Simultaneously reading Tacitus and Michael Longley for the first time and for no particular reason has set off pleasant sparks of serendipity and convergence. The Roman historian I have avoided for decades largely, I think, because I was so indifferent a student of Latin. Considering what my youthful laziness has cost me in terms of learning and pleasure leaves me paralyzed with shame. Such a waste, I think, then I move on to something remote from what little I loved about conjugating amo.
What steeled my resolution was Clive James’ chapter on Tacitus and random frequent references to him throughout Cultural Amnesia. Of the 106 men and women James considers, only a handful predate the 20th century and the earliest by far is Publius Cornelius Tacitus (ca. A.D. 55-ca. 120). The historian is central to James’ vision and method: “Throughout this book, Tacitus…is the voice behind the voice.” He extols the historian’s “powers of condensed expression,” a quality in prose I value above all others, but which Samuel Johnson held against Tacitus. Here’s what Boswell reports in his Life of Johnson:
“We talked of Tacitus, and I hazarded an opinion, that with all his merit for penetration, shrewdness of judgement, and terseness of expression, he was too compact, too much broken into hints, as it were, and therefore too difficult to be understood. To my great satisfaction Dr. Johnson santioned this opinion. `Tacitus, Sir, seems to me rather to have made notes for an historical work, than to have written a history.’”

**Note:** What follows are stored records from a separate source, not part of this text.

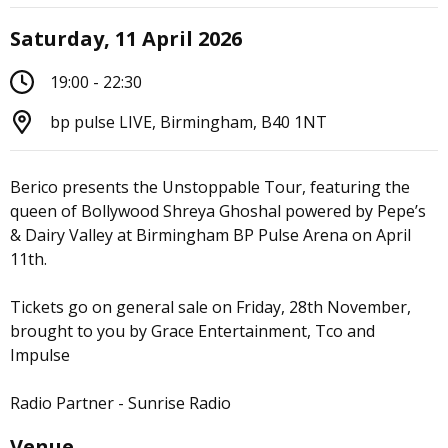
Saturday, 11 April 2026
19:00 - 22:30
bp pulse LIVE, Birmingham, B40 1NT
Berico presents the Unstoppable Tour, featuring the
queen of Bollywood Shreya Ghoshal powered by Pepe’s
& Dairy Valley at Birmingham BP Pulse Arena on April
11th.
Tickets go on general sale on Friday, 28th November,
brought to you by Grace Entertainment, Tco and
Impulse
Radio Partner - Sunrise Radio
Venue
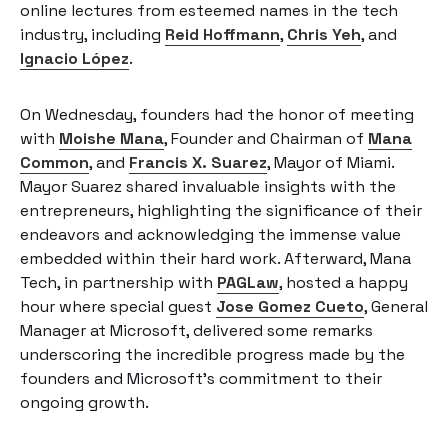
online lectures from esteemed names in the tech
industry, including
Reid Hoffmann
,
Chris Yeh
, and
Ignacio López
.
On Wednesday, founders had the honor of meeting
with
Moishe Mana
, Founder and Chairman of
Mana
Common
, and
Francis X. Suarez
, Mayor of Miami.
Mayor Suarez shared invaluable insights with the
entrepreneurs, highlighting the significance of their
endeavors and acknowledging the immense value
embedded within their hard work. Afterward, Mana
Tech, in partnership with
PAGLaw
, hosted a happy
hour where special guest
Jose Gomez Cueto
, General
Manager at Microsoft, delivered some remarks
underscoring the incredible progress made by the
founders and Microsoft’s commitment to their
ongoing growth.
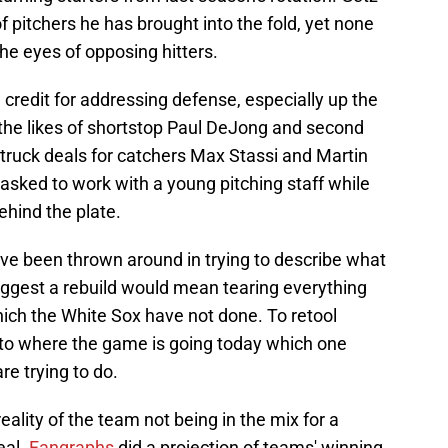
pitchers he has brought into the fold, yet none
 the eyes of opposing hitters.
credit for addressing defense, especially up the
n the likes of shortstop Paul DeJong and second
ruck deals for catchers Max Stassi and Martin
asked to work with a young pitching staff while
ehind the plate.
ave been thrown around in trying to describe what
suggest a rebuild would mean tearing everything
ich the White Sox have not done. To retool
o where the game is going today which one
e trying to do.
eality of the team not being in the mix for a
eal.
Fangraphs
did a projection of teams' winning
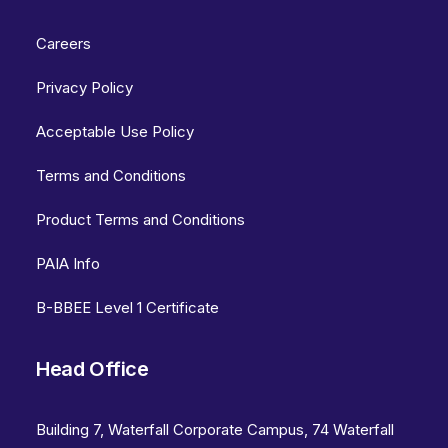
Careers
Privacy Policy
Acceptable Use Policy
Terms and Conditions
Product Terms and Conditions
PAIA Info
B-BBEE Level 1 Certificate
Head Office
Building 7, Waterfall Corporate Campus, 74 Waterfall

Johnson is wrong. I am reading The Histories as translated by W.H. Fyfe and revised by D.S. Levene, in an Oxford University Press paperback. At least in translation, Tacitus’ style is remarkably modern. He writes clearly and without embellishment. When a thought is finished, he stops writing. He spares us preliminaries, wheel-spinning and the ornamentation that serves only to clog sentences and thinking. When writing of Vesparian, he might be writing of Gen. Ulysses S. Grant:
“Vesparian was an indefatigable campaigner. He headed the column, chose the camping-ground, never ceasing by day or night to use strategy and, if need be, the sword to thwart the enemy. He ate what he could get, and dressed almost like a common soldier. Indeed, save for his avarice, he matched the generals of old days.”

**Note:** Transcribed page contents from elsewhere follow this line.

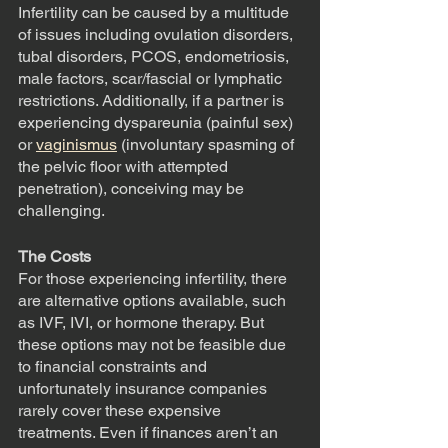
Infertility can be caused by a multitude 
of issues including ovulation disorders, 
tubal disorders, PCOS, endometriosis, 
male factors, scar/fascial or lymphatic 
restrictions. Additionally, if a partner is 
experiencing dyspareunia (painful sex) 
or 
vaginismus
 (involuntary spasming of 
the pelvic floor with attempted 
penetration), conceiving may be 
challenging.
The Costs
For those experiencing infertility, there 
are alternative options available, such 
as IVF, IVI, or hormone therapy. But 
these options may not be feasible due 
to financial constraints and 
unfortunately insurance companies 
rarely cover these expensive 
treatments. Even if finances aren’t an 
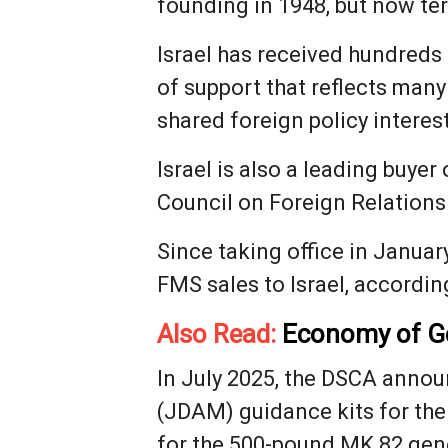
founding in 1948, but now t
Israel has received hundreds o
of support that reflects many
shared foreign policy interest
Israel is also a leading buye
Council on Foreign Relations
Since taking office in Januar
FMS sales to Israel, accordin
Also Read:
Economy of Ge
In July 2025, the DSCA announ
(JDAM) guidance kits for the
for the 500-pound MK 82 gen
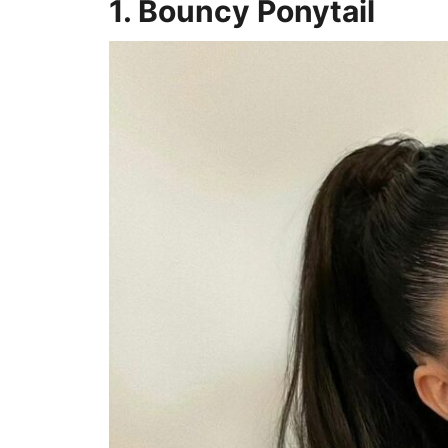
1. Bouncy Ponytail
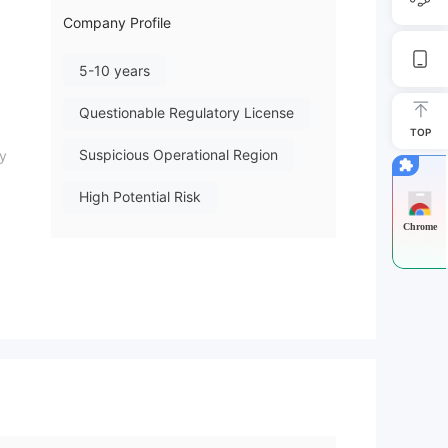
Company Profile
5-10 years
Questionable Regulatory License
TOP
Suspicious Operational Region
ny
High Potential Risk
Chrome
eans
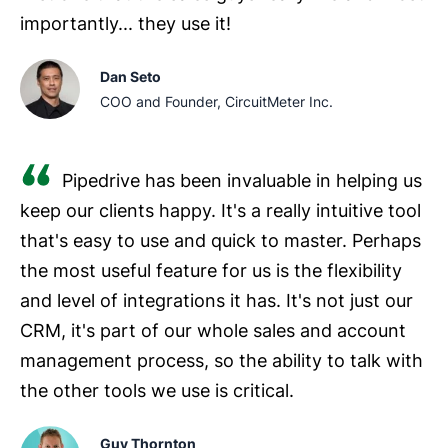
importantly... they use it!
Dan Seto
COO and Founder, CircuitMeter Inc.
Pipedrive has been invaluable in helping us
keep our clients happy. It's a really intuitive tool
that's easy to use and quick to master. Perhaps
the most useful feature for us is the flexibility
and level of integrations it has. It's not just our
CRM, it's part of our whole sales and account
management process, so the ability to talk with
the other tools we use is critical.
Guy Thornton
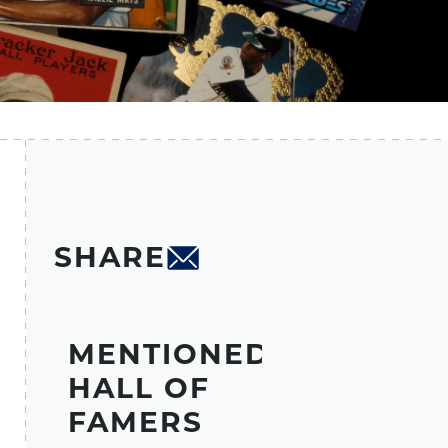
SHARE
MENTIONED
HALL OF
FAMERS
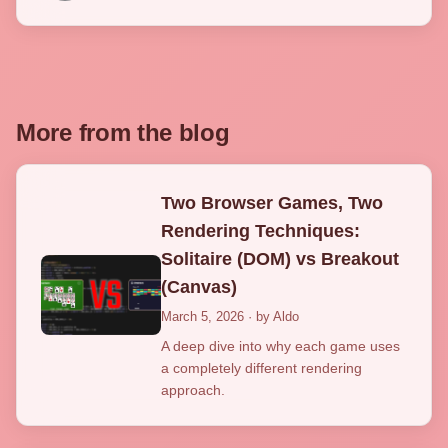
More from the blog
Two Browser Games, Two
Rendering Techniques:
Solitaire (DOM) vs Breakout
(Canvas)
March 5, 2026 · by Aldo
A deep dive into why each game uses
a completely different rendering
approach.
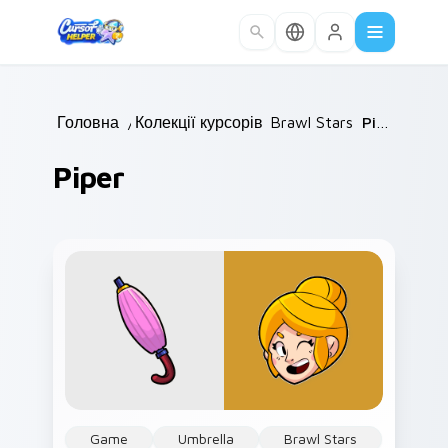
Skip to main content
Головна
/
Колекції курсорів
Brawl Stars
/
/
Piper
Piper
Game
Umbrella
Brawl Stars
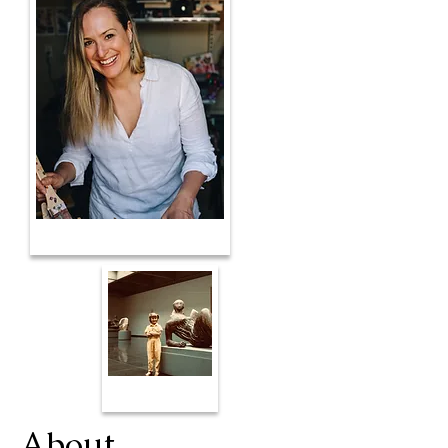
About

Here’s James on Tacitus’ cold-eyed gaze in writing (in Annals) about the killing of Sejanus’ daughter:
“We know now, in retrospect, that even worse things happened in the time of Tacitus than he could realize. But he did face up to the worst thing he knew. Though it took the whole of his art to write it down, his art was not the first thing on his mind: the first thing on his mind was to register the intractable fact of an innocent, unjust death. He could not make the girl immortal. When we say that she has never ceased to speak, we speak metaphorically. She died. In fact, as he tells us, it was even worse. Because virgins were safe from the executioner, she was raped first, so that no laws would be broken. The Nazi execution squads in the east were obeying the law too.”

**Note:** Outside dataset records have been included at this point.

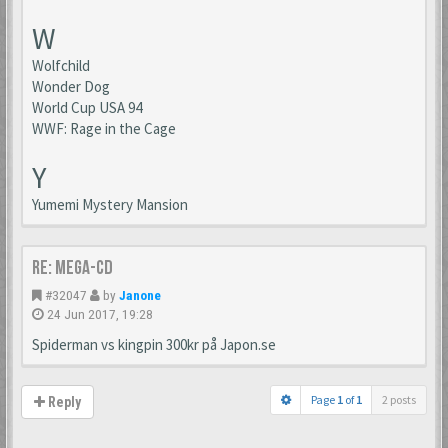
W
Wolfchild
Wonder Dog
World Cup USA 94
WWF: Rage in the Cage
Y
Yumemi Mystery Mansion
Re: Mega-CD
#32047
by
Janone
24 Jun 2017, 19:28
Spiderman vs kingpin 300kr på Japon.se
Page
1
of
1
2 posts
Reply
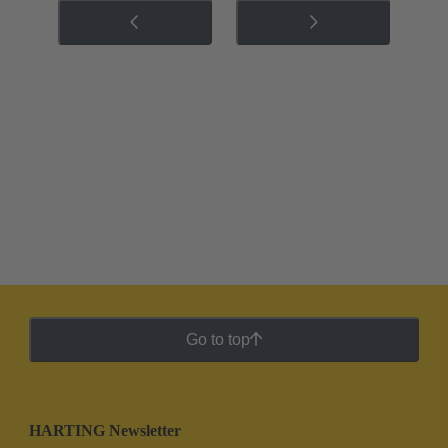
Go to top
HARTING Newsletter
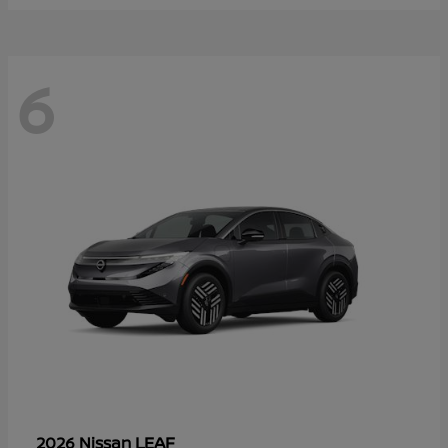
6
LEAF
2026 Nissan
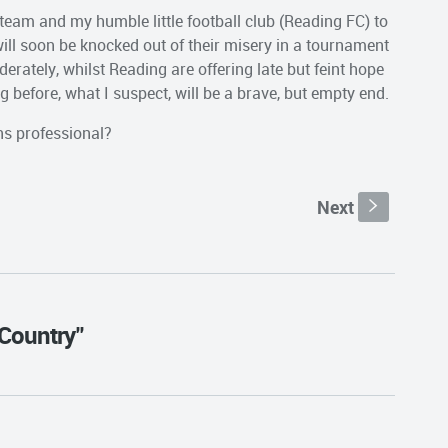
team and my humble little football club (Reading FC) to
ill soon be knocked out of their misery in a tournament
erately, whilst Reading are offering late but feint hope
ng before, what I suspect, will be a brave, but empty end.
ns professional?
Next
s
 Country"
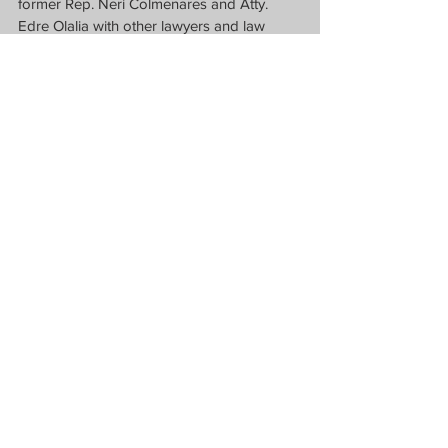
former Rep. Neri Colmenares and Atty. 
Edre Olalia with other lawyers and law 
students at the Commission on Human 
Rights, University of the Philippines-Diliman 
and Supreme Court of the Philippines.  
(Photos from FFW and NUPL)
News
See All
Recent Posts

I chose to read Michael Longley, the Northern Irish poet, because I had read many good things about him and because he often writes about the natural world. He’s good on weeds and birds, and also on children, but seems haunted by the specter of World War I, in which his father fought, and by the Trojan War. Like Tacitus he addresses the endless war that is history. Here’s “In the Iliad,” from the 2000 collection The Weather in Japan:
“When I was left alone with our first-born
She turned in the small hours her hungry face
To my diddy and tried to suck that button.
Her spittle condenses on my grey hairs.
“We wear them like medals for our children
And even in nakedness look overdressed.
In the Iliad spears go through them and,
Later, one’s ripped from Agamemnon’s chest.”
Sejanus’ daughter and Longley’s daughter resonate across centuries. The juxtaposition of children and war is always horrifying, and Longley is a poet of connections and condensed history. From a sonnet titled “Poetry,” here are the final, unspeakably sad lines:
“When Thomas Hardy died his widow gave Blunden
As a memento of many visits to Max Gate
His treasured copy of Edward Thomas’s Poems.”
In the sixties, Longley wrote “Homage to Dr Johnson,” collected in Poems: 1963-1983. Longley is typically compassionate about Johnson, the most compassionate and stoical of men. Here are three of the poems 22 lines:
“There was no place to go but his own head
Where hard luck lodged as in an orphanage
With the desperate and the underfed.”